Extracted entries below:
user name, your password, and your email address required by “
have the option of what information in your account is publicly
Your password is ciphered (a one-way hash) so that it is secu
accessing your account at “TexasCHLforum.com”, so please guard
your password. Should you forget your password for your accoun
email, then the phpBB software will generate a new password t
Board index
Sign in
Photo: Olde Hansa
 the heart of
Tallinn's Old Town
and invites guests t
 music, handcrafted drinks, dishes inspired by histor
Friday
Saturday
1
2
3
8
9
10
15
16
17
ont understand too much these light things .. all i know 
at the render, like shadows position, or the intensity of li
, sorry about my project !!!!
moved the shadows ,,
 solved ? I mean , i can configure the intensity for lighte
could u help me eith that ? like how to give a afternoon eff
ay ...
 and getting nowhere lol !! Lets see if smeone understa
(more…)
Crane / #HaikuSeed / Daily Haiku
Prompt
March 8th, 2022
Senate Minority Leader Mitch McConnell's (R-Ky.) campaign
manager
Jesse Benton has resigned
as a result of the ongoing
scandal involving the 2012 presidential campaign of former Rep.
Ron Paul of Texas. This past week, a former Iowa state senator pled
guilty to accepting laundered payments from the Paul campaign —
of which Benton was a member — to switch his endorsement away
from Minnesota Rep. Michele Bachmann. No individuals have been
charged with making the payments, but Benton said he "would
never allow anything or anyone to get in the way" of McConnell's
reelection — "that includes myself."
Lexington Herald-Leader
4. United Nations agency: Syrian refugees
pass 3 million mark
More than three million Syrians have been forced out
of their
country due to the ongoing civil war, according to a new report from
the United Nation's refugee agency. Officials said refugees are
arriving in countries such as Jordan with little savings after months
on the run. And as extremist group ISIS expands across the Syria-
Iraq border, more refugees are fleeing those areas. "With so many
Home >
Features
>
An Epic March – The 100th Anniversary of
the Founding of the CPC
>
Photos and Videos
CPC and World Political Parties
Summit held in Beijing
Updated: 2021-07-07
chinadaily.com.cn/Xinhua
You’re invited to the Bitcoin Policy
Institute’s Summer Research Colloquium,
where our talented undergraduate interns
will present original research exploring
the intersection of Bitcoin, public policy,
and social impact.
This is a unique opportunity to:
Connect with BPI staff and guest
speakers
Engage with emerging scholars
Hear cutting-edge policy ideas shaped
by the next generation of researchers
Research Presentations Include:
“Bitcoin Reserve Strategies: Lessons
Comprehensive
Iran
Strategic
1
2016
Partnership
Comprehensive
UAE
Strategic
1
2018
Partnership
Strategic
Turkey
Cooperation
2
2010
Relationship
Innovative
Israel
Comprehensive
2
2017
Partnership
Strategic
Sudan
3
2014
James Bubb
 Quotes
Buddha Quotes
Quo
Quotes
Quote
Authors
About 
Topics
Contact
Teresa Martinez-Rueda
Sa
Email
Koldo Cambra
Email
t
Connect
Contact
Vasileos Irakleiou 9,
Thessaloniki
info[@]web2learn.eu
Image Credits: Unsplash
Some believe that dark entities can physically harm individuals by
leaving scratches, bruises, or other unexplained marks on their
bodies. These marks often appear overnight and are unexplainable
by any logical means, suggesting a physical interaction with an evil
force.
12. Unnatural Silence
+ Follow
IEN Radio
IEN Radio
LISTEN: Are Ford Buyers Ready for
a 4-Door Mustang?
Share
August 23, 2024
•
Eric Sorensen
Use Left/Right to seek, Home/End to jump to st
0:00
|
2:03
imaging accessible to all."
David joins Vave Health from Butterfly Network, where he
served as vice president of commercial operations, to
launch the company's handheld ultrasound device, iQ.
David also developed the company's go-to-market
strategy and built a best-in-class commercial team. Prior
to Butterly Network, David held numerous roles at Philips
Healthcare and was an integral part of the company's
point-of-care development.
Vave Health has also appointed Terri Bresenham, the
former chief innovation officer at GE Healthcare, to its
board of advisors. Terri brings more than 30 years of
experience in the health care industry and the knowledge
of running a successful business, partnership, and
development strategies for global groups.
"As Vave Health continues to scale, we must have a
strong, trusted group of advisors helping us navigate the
End of Extracted entries.
#### [Exercise prompt]
Filter the records down to the lines that contain the string "This", and copy those lines.

#### [Response box]
Ron Paul of Texas. This past week, a former Iowa state senator pled
This is a unique opportunity to:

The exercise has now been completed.